Venue: CHEM 1640
Bio: Margaret Cheung is an Associate Professor of Physics at the University of Houston. She graduated from the National Taiwan University with a bachelor’s degree in chemistry and received her Ph.D. in physics from the University of California, San Diego. She carried out theoretical biological physics and bioinformatics research as a Sloan Postdoctoral Fellow at the University of Maryland and started her lab at the University of Houston in 2006. Professor Cheung’s research is in the field of protein folding inside a cell, calmodulin dependent calcium signaling, and quantum efficiency in artificial photosynthetic materials. She is particularly interested in developing coarse-grained models for protein dynamics in crowded systems, creating multi-physics models that bridge dynamics across wide temporal and spatial scales, and designing computational algorithms that effectively integrate novel high-performance resources. These systems can then be applied for understanding of biological function and for developing therapeutic strategies. She is a fellow of the American Physical Society and a Senior Scientist at the Center for Theoretical Biological Physics at Rice University.

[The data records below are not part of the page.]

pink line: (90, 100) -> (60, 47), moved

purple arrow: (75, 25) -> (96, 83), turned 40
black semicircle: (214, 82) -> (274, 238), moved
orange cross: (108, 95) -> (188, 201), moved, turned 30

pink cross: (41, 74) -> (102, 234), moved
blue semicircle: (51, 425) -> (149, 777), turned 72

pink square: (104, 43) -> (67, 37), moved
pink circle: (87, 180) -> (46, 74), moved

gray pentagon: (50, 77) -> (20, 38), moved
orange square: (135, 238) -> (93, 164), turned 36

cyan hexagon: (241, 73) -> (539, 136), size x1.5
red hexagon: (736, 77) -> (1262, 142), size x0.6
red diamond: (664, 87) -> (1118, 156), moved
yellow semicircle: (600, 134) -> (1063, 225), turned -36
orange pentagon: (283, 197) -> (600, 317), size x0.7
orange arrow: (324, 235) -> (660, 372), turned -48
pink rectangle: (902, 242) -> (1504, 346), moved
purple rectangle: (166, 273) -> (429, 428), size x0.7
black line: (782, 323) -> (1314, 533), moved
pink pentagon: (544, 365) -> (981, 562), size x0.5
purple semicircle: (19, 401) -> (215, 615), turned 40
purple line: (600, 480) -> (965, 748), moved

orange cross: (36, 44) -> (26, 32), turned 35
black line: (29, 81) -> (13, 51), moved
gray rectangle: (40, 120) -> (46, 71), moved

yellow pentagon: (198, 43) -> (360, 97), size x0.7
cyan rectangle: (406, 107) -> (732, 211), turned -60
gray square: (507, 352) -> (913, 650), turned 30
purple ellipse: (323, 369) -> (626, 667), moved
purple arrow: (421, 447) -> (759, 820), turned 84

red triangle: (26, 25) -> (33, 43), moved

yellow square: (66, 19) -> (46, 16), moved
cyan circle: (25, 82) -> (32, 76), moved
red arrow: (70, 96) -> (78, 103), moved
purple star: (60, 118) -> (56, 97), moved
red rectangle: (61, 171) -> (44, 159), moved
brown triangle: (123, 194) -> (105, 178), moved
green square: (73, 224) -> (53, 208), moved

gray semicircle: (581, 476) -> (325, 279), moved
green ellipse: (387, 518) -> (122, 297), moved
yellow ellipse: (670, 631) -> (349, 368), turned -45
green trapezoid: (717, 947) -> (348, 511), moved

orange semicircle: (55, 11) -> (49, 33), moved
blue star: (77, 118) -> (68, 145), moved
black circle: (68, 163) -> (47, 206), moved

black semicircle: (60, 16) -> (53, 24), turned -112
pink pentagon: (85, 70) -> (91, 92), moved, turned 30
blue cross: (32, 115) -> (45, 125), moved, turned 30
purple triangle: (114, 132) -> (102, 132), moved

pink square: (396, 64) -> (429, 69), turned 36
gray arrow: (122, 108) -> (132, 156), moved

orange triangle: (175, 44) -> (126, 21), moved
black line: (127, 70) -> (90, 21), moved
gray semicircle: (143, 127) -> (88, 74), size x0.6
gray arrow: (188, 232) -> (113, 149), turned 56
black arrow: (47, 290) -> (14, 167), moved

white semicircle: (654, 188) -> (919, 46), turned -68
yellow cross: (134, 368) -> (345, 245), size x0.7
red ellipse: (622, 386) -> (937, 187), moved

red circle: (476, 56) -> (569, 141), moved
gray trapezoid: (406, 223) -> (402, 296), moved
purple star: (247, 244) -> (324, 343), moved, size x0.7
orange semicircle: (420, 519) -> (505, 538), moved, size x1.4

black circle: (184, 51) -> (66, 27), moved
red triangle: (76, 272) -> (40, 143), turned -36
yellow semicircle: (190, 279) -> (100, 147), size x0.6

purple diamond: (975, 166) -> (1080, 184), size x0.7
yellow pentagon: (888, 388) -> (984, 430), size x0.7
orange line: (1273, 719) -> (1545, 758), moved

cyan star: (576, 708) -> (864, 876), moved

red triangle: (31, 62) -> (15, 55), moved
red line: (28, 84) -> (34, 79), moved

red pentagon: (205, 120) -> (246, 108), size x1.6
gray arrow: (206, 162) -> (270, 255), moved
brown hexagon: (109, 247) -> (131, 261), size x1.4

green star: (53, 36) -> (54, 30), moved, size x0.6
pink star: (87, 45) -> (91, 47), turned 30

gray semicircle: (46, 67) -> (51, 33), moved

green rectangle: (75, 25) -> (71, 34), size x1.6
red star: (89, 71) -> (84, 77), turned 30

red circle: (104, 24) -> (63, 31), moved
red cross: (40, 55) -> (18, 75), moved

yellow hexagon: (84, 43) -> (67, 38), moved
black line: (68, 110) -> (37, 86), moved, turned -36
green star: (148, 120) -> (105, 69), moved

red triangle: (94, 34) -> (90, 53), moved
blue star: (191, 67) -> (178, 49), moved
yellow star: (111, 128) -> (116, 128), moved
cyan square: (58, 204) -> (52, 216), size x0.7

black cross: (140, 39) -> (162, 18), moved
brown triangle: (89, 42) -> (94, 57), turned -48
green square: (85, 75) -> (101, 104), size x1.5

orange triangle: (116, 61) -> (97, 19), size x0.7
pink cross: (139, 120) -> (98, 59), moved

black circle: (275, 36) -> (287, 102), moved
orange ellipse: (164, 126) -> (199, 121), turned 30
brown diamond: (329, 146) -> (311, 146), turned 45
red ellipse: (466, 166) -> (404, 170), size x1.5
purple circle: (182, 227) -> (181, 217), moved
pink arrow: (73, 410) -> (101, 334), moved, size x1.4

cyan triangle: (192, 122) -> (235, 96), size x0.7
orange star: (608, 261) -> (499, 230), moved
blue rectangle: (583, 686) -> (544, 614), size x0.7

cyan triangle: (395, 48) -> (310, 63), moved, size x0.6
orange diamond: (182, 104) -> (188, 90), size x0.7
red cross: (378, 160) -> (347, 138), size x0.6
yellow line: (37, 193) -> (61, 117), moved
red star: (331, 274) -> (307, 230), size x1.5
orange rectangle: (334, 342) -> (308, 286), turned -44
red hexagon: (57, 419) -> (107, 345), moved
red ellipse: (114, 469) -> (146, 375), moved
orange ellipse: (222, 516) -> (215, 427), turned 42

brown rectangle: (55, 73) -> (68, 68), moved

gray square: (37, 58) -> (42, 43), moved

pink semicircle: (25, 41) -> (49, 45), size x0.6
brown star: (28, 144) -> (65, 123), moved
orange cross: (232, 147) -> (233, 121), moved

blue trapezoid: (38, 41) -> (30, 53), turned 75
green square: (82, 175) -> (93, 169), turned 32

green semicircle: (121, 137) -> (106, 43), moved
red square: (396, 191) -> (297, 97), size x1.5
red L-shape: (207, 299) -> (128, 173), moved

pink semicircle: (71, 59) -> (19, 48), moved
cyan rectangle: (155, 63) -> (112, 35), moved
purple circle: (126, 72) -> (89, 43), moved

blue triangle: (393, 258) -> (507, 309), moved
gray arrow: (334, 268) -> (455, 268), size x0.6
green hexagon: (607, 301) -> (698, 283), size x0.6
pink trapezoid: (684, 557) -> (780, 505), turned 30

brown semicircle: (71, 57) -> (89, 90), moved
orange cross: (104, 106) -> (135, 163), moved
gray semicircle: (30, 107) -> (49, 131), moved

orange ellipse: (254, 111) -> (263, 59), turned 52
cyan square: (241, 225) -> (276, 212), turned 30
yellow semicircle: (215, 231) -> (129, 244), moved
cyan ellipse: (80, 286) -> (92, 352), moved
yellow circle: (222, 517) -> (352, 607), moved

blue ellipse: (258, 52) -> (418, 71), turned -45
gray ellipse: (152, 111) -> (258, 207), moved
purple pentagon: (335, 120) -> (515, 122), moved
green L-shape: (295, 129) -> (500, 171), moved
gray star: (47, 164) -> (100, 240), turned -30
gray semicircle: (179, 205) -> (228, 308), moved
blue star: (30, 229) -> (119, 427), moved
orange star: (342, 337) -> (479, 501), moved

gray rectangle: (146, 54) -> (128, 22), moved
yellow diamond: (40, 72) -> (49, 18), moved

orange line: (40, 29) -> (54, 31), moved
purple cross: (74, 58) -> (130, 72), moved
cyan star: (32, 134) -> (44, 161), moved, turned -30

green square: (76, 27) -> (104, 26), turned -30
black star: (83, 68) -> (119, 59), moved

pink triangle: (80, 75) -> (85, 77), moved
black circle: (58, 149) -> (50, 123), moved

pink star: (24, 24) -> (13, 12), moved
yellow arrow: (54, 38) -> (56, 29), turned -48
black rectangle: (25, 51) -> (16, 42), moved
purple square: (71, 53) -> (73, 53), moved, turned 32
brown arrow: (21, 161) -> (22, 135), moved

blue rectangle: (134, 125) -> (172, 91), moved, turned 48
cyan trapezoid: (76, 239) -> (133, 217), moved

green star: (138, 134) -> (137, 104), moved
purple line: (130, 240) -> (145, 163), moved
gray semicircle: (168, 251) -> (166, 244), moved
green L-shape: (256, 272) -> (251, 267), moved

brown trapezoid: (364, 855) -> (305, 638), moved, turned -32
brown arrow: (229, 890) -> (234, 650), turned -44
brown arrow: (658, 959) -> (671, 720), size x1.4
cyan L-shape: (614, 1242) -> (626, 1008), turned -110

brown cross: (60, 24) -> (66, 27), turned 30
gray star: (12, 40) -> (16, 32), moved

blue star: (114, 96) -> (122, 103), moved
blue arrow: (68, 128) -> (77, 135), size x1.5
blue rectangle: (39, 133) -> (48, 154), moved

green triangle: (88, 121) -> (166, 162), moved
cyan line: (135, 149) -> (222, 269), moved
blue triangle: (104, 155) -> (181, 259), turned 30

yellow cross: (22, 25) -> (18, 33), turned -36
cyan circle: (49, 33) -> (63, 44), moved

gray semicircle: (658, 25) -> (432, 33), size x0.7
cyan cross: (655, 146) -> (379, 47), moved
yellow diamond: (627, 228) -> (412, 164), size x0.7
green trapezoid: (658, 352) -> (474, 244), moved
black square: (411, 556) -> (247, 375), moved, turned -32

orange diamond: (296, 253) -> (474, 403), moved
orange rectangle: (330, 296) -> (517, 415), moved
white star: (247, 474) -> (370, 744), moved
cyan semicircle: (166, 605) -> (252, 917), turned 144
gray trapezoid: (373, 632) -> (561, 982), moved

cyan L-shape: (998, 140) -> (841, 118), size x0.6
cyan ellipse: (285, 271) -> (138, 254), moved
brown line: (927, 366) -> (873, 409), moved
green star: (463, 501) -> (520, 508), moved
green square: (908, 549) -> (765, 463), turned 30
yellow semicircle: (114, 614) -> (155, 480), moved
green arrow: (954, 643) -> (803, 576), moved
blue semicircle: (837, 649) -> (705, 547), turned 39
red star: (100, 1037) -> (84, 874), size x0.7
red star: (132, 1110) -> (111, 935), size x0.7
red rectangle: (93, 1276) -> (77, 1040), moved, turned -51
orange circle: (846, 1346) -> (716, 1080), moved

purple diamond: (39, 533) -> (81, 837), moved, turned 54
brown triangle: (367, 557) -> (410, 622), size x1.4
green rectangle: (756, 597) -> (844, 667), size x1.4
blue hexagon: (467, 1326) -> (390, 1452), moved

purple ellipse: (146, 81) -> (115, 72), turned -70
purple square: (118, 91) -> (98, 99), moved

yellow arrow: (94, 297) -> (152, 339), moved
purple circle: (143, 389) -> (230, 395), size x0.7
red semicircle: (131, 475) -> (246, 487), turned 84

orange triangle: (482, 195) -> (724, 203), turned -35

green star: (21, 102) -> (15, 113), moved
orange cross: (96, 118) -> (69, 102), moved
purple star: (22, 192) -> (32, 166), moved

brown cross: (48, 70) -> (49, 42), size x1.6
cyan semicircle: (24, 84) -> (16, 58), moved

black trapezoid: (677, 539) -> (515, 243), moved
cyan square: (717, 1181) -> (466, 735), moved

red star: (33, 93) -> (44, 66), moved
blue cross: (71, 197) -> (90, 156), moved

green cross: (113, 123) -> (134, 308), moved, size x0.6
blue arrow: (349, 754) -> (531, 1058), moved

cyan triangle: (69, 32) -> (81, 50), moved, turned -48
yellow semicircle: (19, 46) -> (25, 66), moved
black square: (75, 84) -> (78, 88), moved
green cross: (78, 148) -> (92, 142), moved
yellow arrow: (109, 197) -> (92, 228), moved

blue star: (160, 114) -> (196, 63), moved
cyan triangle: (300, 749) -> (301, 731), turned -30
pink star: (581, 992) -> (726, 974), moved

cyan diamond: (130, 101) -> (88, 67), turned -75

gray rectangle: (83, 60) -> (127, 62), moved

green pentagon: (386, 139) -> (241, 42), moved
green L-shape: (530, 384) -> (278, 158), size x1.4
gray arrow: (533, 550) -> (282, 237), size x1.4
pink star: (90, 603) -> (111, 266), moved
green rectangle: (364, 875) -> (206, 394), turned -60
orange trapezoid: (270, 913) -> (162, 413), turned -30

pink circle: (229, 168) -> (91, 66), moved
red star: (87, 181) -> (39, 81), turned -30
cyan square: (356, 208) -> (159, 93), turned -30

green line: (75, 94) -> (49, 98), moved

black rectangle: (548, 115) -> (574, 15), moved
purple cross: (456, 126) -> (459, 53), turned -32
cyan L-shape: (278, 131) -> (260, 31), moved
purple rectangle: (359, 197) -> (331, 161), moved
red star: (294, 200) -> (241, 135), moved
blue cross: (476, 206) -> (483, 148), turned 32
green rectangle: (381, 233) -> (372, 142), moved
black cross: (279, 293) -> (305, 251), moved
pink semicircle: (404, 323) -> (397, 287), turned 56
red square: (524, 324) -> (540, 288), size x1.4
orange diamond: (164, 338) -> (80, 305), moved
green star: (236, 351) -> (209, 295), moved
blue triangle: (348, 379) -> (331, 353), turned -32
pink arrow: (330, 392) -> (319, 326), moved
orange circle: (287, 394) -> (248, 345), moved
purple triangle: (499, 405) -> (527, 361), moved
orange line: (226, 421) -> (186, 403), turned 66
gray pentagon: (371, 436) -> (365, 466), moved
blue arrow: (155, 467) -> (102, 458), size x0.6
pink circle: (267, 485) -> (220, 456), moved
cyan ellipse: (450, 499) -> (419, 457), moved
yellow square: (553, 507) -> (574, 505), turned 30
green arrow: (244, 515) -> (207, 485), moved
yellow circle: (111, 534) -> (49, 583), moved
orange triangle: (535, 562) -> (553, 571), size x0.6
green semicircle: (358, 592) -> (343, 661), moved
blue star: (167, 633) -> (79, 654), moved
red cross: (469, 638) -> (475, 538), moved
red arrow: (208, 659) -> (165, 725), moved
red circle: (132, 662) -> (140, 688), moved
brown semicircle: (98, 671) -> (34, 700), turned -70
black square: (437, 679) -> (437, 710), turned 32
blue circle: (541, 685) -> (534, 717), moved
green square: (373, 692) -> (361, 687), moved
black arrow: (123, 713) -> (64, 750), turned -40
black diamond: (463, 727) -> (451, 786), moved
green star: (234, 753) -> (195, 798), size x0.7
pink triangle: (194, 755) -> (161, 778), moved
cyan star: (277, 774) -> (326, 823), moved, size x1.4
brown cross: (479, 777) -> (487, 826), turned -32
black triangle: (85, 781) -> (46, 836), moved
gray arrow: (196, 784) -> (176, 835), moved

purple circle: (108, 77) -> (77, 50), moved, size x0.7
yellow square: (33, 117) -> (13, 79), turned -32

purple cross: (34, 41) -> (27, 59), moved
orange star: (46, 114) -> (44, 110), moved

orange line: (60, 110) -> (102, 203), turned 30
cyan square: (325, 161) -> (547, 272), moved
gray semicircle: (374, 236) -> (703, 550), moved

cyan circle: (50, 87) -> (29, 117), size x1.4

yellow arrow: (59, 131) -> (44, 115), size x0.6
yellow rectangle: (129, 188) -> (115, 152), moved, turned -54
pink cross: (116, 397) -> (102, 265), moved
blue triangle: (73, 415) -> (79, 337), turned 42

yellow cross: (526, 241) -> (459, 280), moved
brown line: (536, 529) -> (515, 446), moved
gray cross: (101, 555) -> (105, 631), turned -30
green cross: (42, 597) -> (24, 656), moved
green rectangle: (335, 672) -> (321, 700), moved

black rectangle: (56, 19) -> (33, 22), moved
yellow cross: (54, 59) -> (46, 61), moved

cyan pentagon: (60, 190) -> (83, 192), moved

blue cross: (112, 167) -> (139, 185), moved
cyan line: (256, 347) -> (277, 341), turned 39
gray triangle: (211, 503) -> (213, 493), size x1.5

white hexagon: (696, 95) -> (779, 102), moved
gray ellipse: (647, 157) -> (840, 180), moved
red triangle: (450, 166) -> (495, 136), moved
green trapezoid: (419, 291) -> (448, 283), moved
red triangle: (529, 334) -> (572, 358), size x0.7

Calcium (Ca2+) is exquisitely utilized by a cell for transducing external stimuli through its gradient of extracellular (~1000 μM) and intracellular (~0.1 μM) concentration. A broad spectrum of Ca2+ signals are encoded by protein calmodulin (CaM) through specific binding with various targets regulating CaM-dependent Ca2+ signaling pathways in neurons. I will focus on binding between CaM and two specific targets, Ca2+/CaM-dependent protein kinase II (CaMKII) and neurogranin (Ng), as they antagonistically regulate CaM-dependent Ca2+ signaling pathways in neurons. I will show the impact of bound calmodulin (CaM)-target compound structure on the affinity of calcium (Ca2+) by integrating coarse-grained models and all-atomistic simulations with non-equilibrium physics. We discovered the molecular underpinnings of lowered affinity of Ca2+ for CaM in the presence of Ng by showing that the N-terminal acidic region of Ng peptide pries open the β-sheet structure between the Ca2+ binding loops particularly at C-domain of CaM, enabling Ca2+ release. In contrast, CaMKII peptide increases Ca2+ affinity for the C-domain of CaM by stabilizing the two Ca2+ binding loops. Through distinctive structural differences in the bound complexes of apoCaM-Ng13-49 and holoCaM-CaMKII, CaM’s affinity for Ca2+ is delineated by its progressive mechanism of target binding. I will discuss them in the context of evolution and in the crowded environment.